• **What is being asked**
What you return must match the data below exactly, minus any pictures.

• **Page-level text extractions**

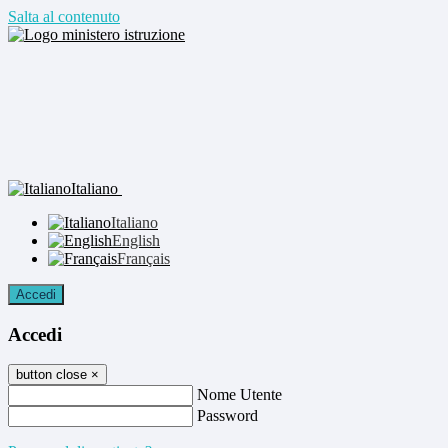
Salta al contenuto
Italiano
Italiano
English
Français
Accedi
Accedi
button close
×
Nome Utente
Password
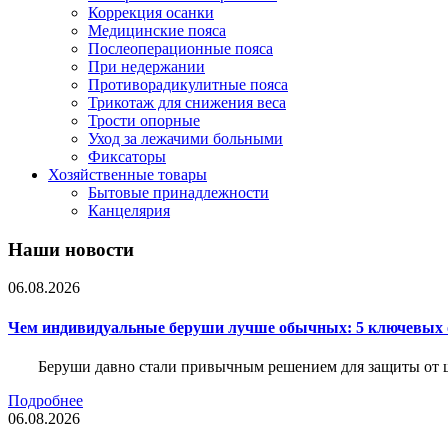
Коррекция осанки
Медицинские пояса
Послеоперационные пояса
При недержании
Противорадикулитные пояса
Трикотаж для снижения веса
Трости опорные
Уход за лежачими больными
Фиксаторы
Хозяйственные товары
Бытовые принадлежности
Канцелярия
Наши новости
06.08.2026
Чем индивидуальные беруши лучше обычных: 5 ключевых о
Беруши давно стали привычным решением для защиты от ш
Подробнее
06.08.2026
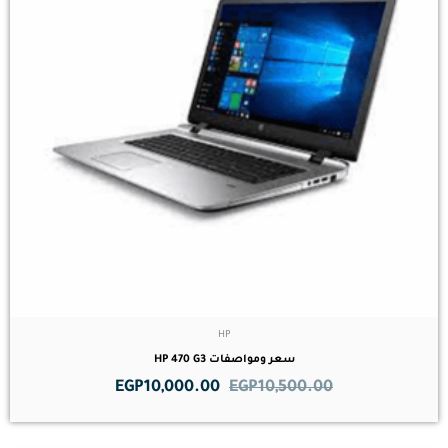
HP
سعر ومواصفات HP 470 G3
EGP
10,000.00
EGP
10,500.00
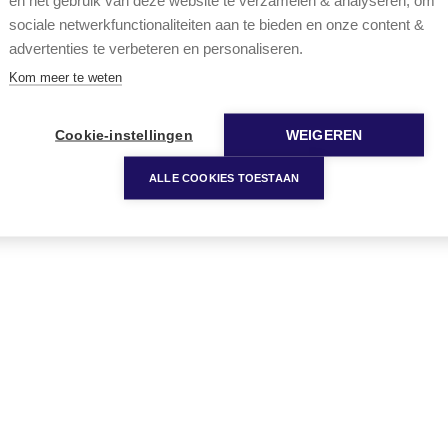
en het gebruik van deze website te verzamelen & analyseren, om
sociale netwerkfunctionaliteiten aan te bieden en onze content &
advertenties te verbeteren en personaliseren.
Kom meer te weten
Cookie-instellingen
WEIGEREN
ALLE COOKIES TOESTAAN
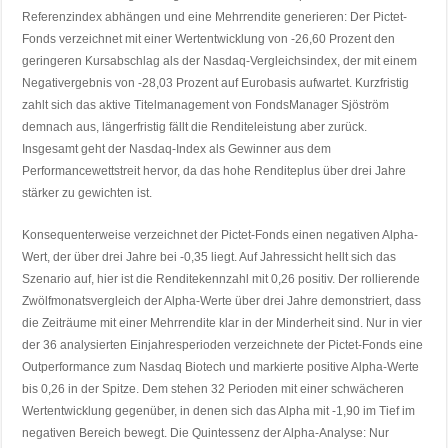
Referenzindex abhängen und eine Mehrrendite generieren: Der Pictet-
Fonds verzeichnet mit einer Wertentwicklung von -26,60 Prozent den
geringeren Kursabschlag als der Nasdaq-Vergleichsindex, der mit einem
Negativergebnis von -28,03 Prozent auf Eurobasis aufwartet. Kurzfristig
zahlt sich das aktive Titelmanagement von FondsManager Sjöström
demnach aus, längerfristig fällt die Renditeleistung aber zurück.
Insgesamt geht der Nasdaq-Index als Gewinner aus dem
Performancewettstreit hervor, da das hohe Renditeplus über drei Jahre
stärker zu gewichten ist.
Konsequenterweise verzeichnet der Pictet-Fonds einen negativen Alpha-
Wert, der über drei Jahre bei -0,35 liegt. Auf Jahressicht hellt sich das
Szenario auf, hier ist die Renditekennzahl mit 0,26 positiv. Der rollierende
Zwölfmonatsvergleich der Alpha-Werte über drei Jahre demonstriert, dass
die Zeiträume mit einer Mehrrendite klar in der Minderheit sind. Nur in vier
der 36 analysierten Einjahresperioden verzeichnete der Pictet-Fonds eine
Outperformance zum Nasdaq Biotech und markierte positive Alpha-Werte
bis 0,26 in der Spitze. Dem stehen 32 Perioden mit einer schwächeren
Wertentwicklung gegenüber, in denen sich das Alpha mit -1,90 im Tief im
negativen Bereich bewegt. Die Quintessenz der Alpha-Analyse: Nur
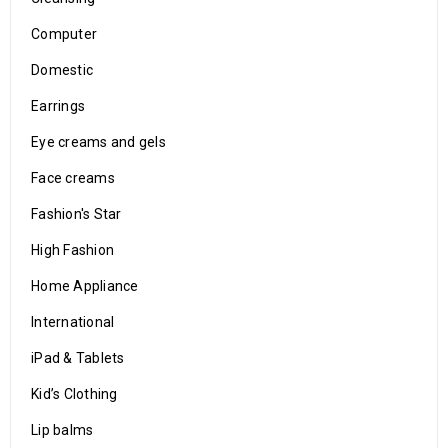
Computer
Domestic
Earrings
Eye creams and gels
Face creams
Fashion's Star
High Fashion
Home Appliance
International
iPad & Tablets
Kid’s Clothing
Lip balms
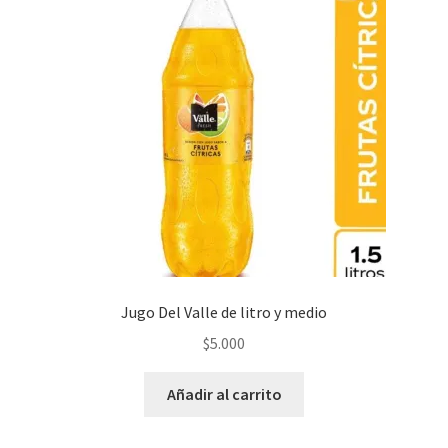
Jugo Del Valle de litro y medio
$
5.000
Añadir al carrito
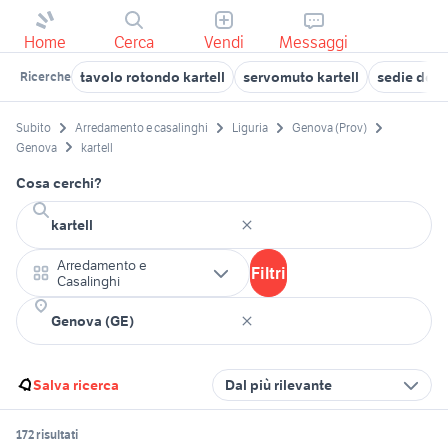
Home
Cerca
Vendi
Messaggi
tavolo rotondo kartell
servomuto kartell
sedie desig
Ricerche
Subito
Arredamento e casalinghi
Liguria
Genova (Prov)
Genova
kartell
Cosa cerchi?
Arredamento e
Filtri
Casalinghi
Salva ricerca
Dal più rilevante
172 risultati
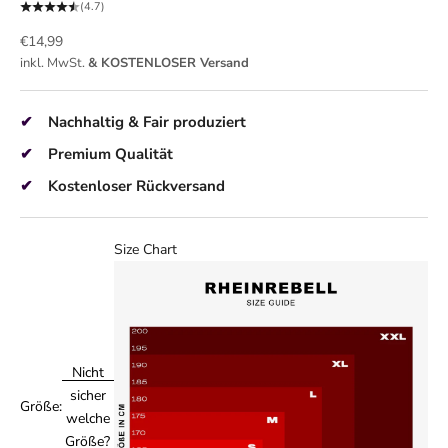
(4.7)
Angebot
€14,99
inkl. MwSt.
& KOSTENLOSER Versand
Nachhaltig & Fair produziert
Premium Qualität
Kostenloser Rückversand
Size Chart
Nicht
sicher
Größe:
welche
Größe?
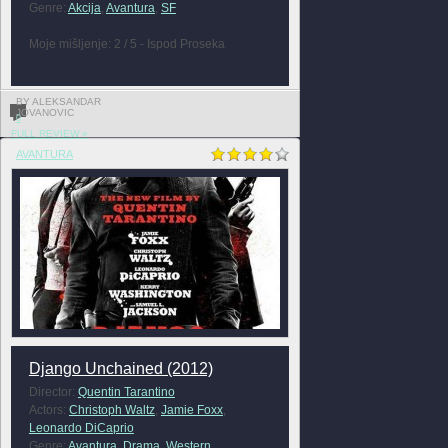
Genre:
Akcija
,
Avantura
,
SF
Moje mišljenje: 2 / 5 - Ispod Proseka
BY ALEKSANDAR
JOVANOVIC
0
FULL REVIEW »
AVANTURA
Django Unchained (2012)
Director:
Quentin Tarantino
Actors:
Christoph Waltz
,
Jamie Foxx
,
Leonardo DiCaprio
Genre:
Avantura
,
Drama
,
Western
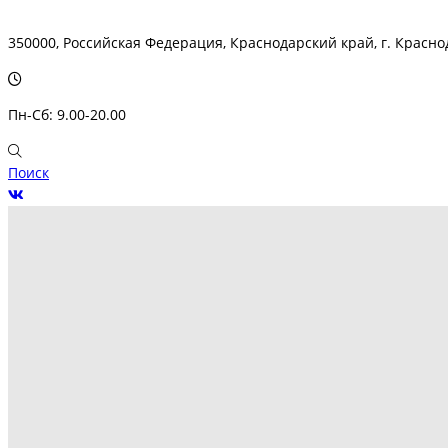
350000, Российская Федерация, Краснодарский край, г. Краснод
Пн-Сб: 9.00-20.00
Поиск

• **Result for this task**
Salta al contenuto
Italiano
Italiano
English
Français
Accedi
Accedi
button close
×
Nome Utente
Password
Коррекция осанки
Медицинские пояса
Послеоперационные пояса
При недержании
Противорадикулитные пояса
Трикотаж для снижения веса
Трости опорные
Уход за лежачими больными
Фиксаторы
Хозяйственные товары
Бытовые принадлежности
Канцелярия
Наши новости
06.08.2026
Чем индивидуальные беруши лучше обычных: 5 ключевых о
Беруши давно стали привычным решением для защиты от ш
Подробнее
06.08.2026
HP
سعر ومواصفات HP 470 G3
EGP
10,000.00
EGP
10,500.00
en het gebruik van deze website te verzamelen & analyseren, om
sociale netwerkfunctionaliteiten aan te bieden en onze content &
advertenties te verbeteren en personaliseren.
Kom meer te weten
Cookie-instellingen
WEIGEREN
ALLE COOKIES TOESTAAN
Referenzindex abhängen und eine Mehrrendite generieren: Der Pictet-
Fonds verzeichnet mit einer Wertentwicklung von -26,60 Prozent den
geringeren Kursabschlag als der Nasdaq-Vergleichsindex, der mit einem
Negativergebnis von -28,03 Prozent auf Eurobasis aufwartet. Kurzfristig
zahlt sich das aktive Titelmanagement von FondsManager Sjöström
demnach aus, längerfristig fällt die Renditeleistung aber zurück.
Insgesamt geht der Nasdaq-Index als Gewinner aus dem
Performancewettstreit hervor, da das hohe Renditeplus über drei Jahre
stärker zu gewichten ist.
Konsequenterweise verzeichnet der Pictet-Fonds einen negativen Alpha-
Wert, der über drei Jahre bei -0,35 liegt. Auf Jahressicht hellt sich das
Szenario auf, hier ist die Renditekennzahl mit 0,26 positiv. Der rollierende
Zwölfmonatsvergleich der Alpha-Werte über drei Jahre demonstriert, dass
die Zeiträume mit einer Mehrrendite klar in der Minderheit sind. Nur in vier
der 36 analysierten Einjahresperioden verzeichnete der Pictet-Fonds eine
Outperformance zum Nasdaq Biotech und markierte positive Alpha-Werte
bis 0,26 in der Spitze. Dem stehen 32 Perioden mit einer schwächeren
Wertentwicklung gegenüber, in denen sich das Alpha mit -1,90 im Tief im
negativen Bereich bewegt. Die Quintessenz der Alpha-Analyse: Nur
Computer
Domestic
Earrings
Eye creams and gels
Face creams
Fashion's Star
High Fashion
Home Appliance
International
iPad & Tablets
Kid’s Clothing
Lip balms
Jugo Del Valle de litro y medio
$
5.000
Añadir al carrito
Home
Cerca
Vendi
Messaggi
tavolo rotondo kartell
servomuto kartell
sedie desig
Ricerche
Subito
Arredamento e casalinghi
Liguria
Genova (Prov)
Genova
kartell
Cosa cerchi?
Arredamento e
Filtri
Casalinghi
Salva ricerca
Dal più rilevante
172 risultati
(4.7)
Angebot
€14,99
inkl. MwSt.
& KOSTENLOSER Versand
Nachhaltig & Fair produziert
Premium Qualität
Kostenloser Rückversand
Size Chart
Nicht
sicher
Größe:
welche
Größe?
Genre:
Akcija
,
Avantura
,
SF
Moje mišljenje: 2 / 5 - Ispod Proseka
BY ALEKSANDAR
JOVANOVIC
0
FULL REVIEW »
AVANTURA
Django Unchained (2012)
Director:
Quentin Tarantino
Actors:
Christoph Waltz
,
Jamie Foxx
,
Leonardo DiCaprio
Genre:
Avantura
,
Drama
,
Western
350000, Российская Федерация, Краснодарский край, г. Краснод
Пн-Сб: 9.00-20.00
Поиск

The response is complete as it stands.